* **Work to be completed**
List all the lines in these records that hold "Mein".

════

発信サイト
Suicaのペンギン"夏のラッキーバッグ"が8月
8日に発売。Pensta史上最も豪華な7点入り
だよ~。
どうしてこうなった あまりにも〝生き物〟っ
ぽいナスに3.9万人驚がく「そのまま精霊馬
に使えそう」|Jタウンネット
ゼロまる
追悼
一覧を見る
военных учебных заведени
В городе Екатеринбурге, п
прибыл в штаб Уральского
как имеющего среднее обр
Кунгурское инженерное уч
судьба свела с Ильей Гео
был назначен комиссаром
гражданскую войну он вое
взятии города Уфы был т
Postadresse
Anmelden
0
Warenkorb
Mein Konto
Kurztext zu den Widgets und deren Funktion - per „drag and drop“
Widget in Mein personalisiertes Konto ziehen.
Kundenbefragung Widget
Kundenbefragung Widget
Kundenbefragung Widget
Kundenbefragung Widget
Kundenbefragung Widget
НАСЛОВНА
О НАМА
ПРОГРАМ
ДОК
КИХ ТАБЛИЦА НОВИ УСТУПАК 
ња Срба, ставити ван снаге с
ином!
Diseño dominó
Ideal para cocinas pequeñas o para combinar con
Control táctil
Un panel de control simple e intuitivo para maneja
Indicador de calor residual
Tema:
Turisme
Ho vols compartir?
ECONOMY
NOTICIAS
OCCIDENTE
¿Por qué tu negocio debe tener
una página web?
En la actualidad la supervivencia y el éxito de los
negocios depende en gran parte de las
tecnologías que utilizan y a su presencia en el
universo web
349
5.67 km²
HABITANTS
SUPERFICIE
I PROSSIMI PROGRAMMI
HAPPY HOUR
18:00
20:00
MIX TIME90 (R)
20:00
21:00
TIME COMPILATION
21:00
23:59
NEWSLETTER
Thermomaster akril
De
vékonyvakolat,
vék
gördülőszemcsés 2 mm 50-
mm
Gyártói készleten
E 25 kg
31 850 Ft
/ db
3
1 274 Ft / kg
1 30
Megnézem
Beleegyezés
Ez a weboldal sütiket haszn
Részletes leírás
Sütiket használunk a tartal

════

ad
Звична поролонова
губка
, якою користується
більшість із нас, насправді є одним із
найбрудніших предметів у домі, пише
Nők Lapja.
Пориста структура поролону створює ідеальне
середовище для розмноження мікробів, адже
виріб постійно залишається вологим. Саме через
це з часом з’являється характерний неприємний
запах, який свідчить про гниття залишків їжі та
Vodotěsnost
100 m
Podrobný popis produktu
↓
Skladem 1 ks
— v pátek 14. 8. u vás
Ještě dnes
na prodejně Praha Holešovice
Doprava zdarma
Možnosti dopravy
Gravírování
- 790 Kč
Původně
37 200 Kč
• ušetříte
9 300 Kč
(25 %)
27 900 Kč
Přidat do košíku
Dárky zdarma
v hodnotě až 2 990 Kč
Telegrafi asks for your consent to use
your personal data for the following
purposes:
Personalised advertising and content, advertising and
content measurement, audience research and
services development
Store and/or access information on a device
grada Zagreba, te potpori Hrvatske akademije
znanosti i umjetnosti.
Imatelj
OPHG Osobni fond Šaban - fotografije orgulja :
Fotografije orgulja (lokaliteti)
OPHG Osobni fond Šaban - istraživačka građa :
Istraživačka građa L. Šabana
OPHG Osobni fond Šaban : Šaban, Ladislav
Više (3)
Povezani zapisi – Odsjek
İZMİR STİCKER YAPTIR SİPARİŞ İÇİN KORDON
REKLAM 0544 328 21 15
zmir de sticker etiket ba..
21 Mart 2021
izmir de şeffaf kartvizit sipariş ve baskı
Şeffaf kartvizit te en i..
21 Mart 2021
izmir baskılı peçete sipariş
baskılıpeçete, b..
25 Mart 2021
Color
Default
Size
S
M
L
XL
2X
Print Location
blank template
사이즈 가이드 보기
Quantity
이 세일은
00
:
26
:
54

════

* **Written reply**
Mein Konto
Widget in Mein personalisiertes Konto ziehen.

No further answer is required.